Passenger safety is of utmost importance in the automotive industry. Hence, the
health of the components, especially the brake system, should be effectively
monitored. On account of the significance of artificial intelligence in recent
times, any brake fault resulting during operation can be accurately detected
using a combination of advanced measurement techniques and machine learning
algorithms. The current study focuses on developing and evaluating a robust
framework to quantify and classify the faults of a general automotive drum
brake. For this purpose, a new experiment for a drum brake, which can be
operated under a controlled environment with known levels of faults, is
developed. The experiment is instrumented to measure the fundamental dynamic
signals (such as brake torque, the angular velocity of the brake drum, and brake
shoe accelerations) during a braking event.
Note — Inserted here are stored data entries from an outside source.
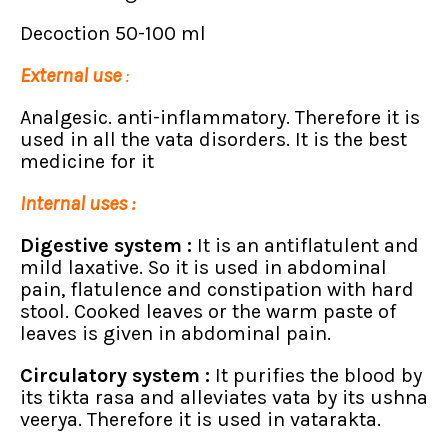
Decoction 50-100 ml
External use
:
Analgesic. anti-inflammatory. Therefore it is
used in all the vata disorders. It is the best
medicine for it
Internal uses :
Digestive system :
It is an antiflatulent and
mild laxative. So it is used in abdominal
pain, flatulence and constipation with hard
stool. Cooked leaves or the warm paste of
leaves is given in abdominal pain.
Circulatory system :
It purifies the blood by
its tikta rasa and alleviates vata by its ushna
veerya. Therefore it is used in vatarakta.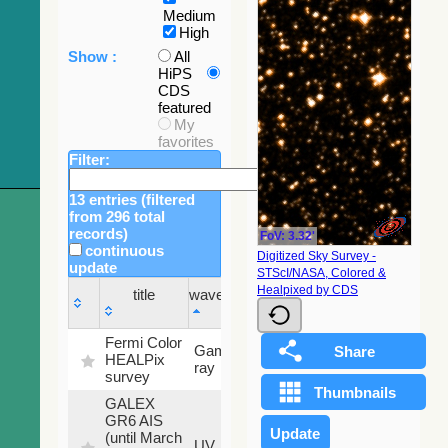
Medium
High
Show :
All
HiPS
CDS
featured
My
favorites
Filter:
13 entries (filtered
from 296 total
records)
FoV: 3.32'
continuous
Digitized Sky Survey -
update
STScI/NASA, Colored &
Sky
Healpixed by CDS
title
wavelength
fraction
title
wavelength
Sky
Fermi Color
Gamma-
100
fraction
HEALPix
ray
%
survey
GALEX
GR6 AIS
(until March
79.79
UV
The response signals from several
experiments with various faults and operating conditions serve as the input
dataset for establishing the fault quantification algorithm. Multiple variants
of this algorithm are devised using different subsets of the input dataset. The
selection of features in each variant is done through sensitivity-based
segregation with the help of artificial neural networks. The performance of all
the variants is comparatively evaluated, and the best among them is determined
based on the fault quantification error. Finally, fault classification is
carried out using the best variant after establishing the classification
thresholds based on the confusion matrix. The following are the novel aspects of
this work: (i) design and development of a laboratory experiment for drum brakes
that can imitate a real-life braking condition; (ii) measurement of the dynamic
response of the system during a typical braking event with a controlled type and
level of brake fault using appropriate instrumentation; (iii) estimation of the
magnitude of multiple brake faults, in addition to their classification; and
(iv) identification of the critical vibration measurements necessary for
detecting faults in brakes. In addition, the physical insights into the brake
system response, selected features, and the fault quantification algorithm are
presented. The proposed framework can also be implemented for fault diagnosis in
different automotive subsystems by using an equivalent experiment. The goal of
the current work is to develop a simple in situ tool for monitoring the health
and diagnosing faults in automotive drum brakes. When integrated with other
smart diagnostic and prognostic features, this tool can help automotive
manufacturers improve passenger safety.